А уборщица наша — «засланный казачок», даже думать о ней не хочется! Темная лошадка с тусклым свечением ауры. Вот до нее действительно работала хорошая девушка! Просто солнышко! Но к ней за что-то придрались. Кажется, она случайно выбросила какую-то бумажку с гербовой печатью. Представляете?! Сколько их валяется в урне! Так из-за этой несчастной бумажки человека выгнали! Что делается на белом свете?! Жаль девчонку. Я ее очень любил. От нее исходил теплый ласковый свет. И еще у нее были очень красивые ножки! Она часто мыла полы босиком, и меня, как родного, протирала влажной тряпкой. В то время я сверкал чистотой! Не порог был, а загляденье! Даже мечта о небе ушла на второй план! Только и жил нашей встречей! Окрыленный светлым чувством, источал целебные фитонциды, чтобы ни один вирус не посмел прикоснуться к моей возлюбленной. Эх, были времена! А эта, нынешняя, прости, Господи, весь мусор прячет в щель подо мной. И все ей сходит с рук! Как несправедливо!
Слышите, уже гудит сирена? Рабочий день подошел к концу. Сейчас опять радостно начнут об меня спотыкаться — человек сто, не меньше! Радостно потому, что завтра выходной. Скорее бы он начался! Все бока мои избиты, изранены. Хочется отлежаться в покое, ощутить блаженное одиночество. Впрочем, я всегда одинок.
А-а-а, вот и тайная преступница, выждав время, идет домой, оставив у двери грязный след. Как больно царапнула меня каблуком, зараза! Ну, наконец-то, покинула офис. Хотя нет. Топчется у входа, видимо, ждет кого-то. Точно — ждет! Вон, по опустевшей улице навстречу ей спешит, кто бы вы думали? — Всё тот же человек со шрамом! Это уже становится интересным! Парочка о чём-то напряженно беседует. Ох, и тревожно мне! Жутко и тревожно! Вижу, как он передает ей записку с какими-то цифрами и мобильный телефон. Она все это быстро прячет в карман.

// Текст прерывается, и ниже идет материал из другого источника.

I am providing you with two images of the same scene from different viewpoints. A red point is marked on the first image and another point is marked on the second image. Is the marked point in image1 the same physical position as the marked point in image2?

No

— Будь на стрёме и ничего не перепутай! — доносится до меня, — не то… Он криво улыбнулся и показал из-под полы ветровки дуло пистолета.
— Ты же знаешь, милаха, от меня не скроешься, не убежишь. Нет такого места, чтоб скрыться от меня. Такой уж я парень! Да и долг за тобой числится…

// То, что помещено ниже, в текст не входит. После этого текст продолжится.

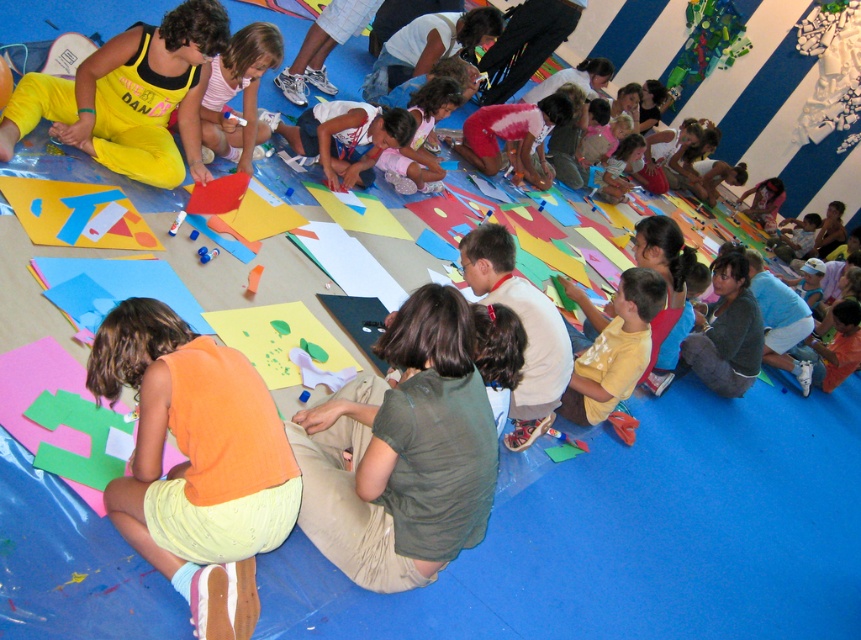 You are standing in the classroom and want to walk towards the point that is closer to you. Which point should you head towards, point (77, 108) or point (225, 156)?

You should head towards point (77, 108) because it is closer to the viewer than point (225, 156).

Looking at this image, you are standing in the middle of the room and want to move towards the velvet yellow pants at left. Which direction should you walk to reach them?

You should walk towards the left side of the room to reach the velvet yellow pants at left since their 2D location is at point (129,97), which is positioned to the left relative to your central position.

You are a photographer trying to capture a candid shot of the orange cotton shirt at lower left and the pink fabric shirt at center. Since you want to frame both in the same shot, which direction should you move your camera to include both shirts in the frame?

The orange cotton shirt at lower left is to the right of the pink fabric shirt at center, so you should move your camera to the left to include both shirts in the frame.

Милаха испуганно хлопала глазами. Носитель шрама достал пачку долларов и небрежно стукнул соучастницу по носу:
— Сработаешь четко — она твоя! С такими деньжищами затеряешься где угодно — я препятствовать не буду! Как говорится, прощу все грехи и разойдемся красиво. А сейчас вали отсюда, лишние глаза нам ни к чему. У меня дел по горло. Надо братву погонять, чтобы гав не ловили, да и концы зачистить! Сегодня будет шикарный «фейерверк». Просто жесть! И здесь — «веселье», и на даче! А что поделаешь? Уж больно несговорчив твой шеф — делиться не хочет! Сам виноват. Пускай пеняет на себя. Таких правильных убирать надо, незачем им жить. Ладно, погнал я. Время вышло!

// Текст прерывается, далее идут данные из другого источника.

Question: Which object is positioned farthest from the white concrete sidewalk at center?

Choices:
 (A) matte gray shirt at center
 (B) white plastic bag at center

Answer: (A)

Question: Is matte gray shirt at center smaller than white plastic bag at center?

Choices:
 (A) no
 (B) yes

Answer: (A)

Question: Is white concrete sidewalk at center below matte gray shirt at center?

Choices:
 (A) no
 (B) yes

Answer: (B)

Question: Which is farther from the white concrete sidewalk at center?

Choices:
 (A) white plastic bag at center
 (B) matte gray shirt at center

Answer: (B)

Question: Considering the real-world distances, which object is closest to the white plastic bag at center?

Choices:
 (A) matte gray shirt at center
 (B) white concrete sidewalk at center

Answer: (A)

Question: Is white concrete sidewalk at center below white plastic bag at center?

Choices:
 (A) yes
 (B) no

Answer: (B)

Он стал быстро удаляться, но вдруг обернулся и сказал:
— Слышь, ровно в ноль часов наберешь номер! Да не вздумай заснуть, как в прошлый раз! Сегодня все должно сложиться как нельзя лучше!
Заговорщики растворились в сумерках.
Офис давно опустел, все работники разошлись. Лишь в комнате, где размещалась охрана, ярко светилось окно.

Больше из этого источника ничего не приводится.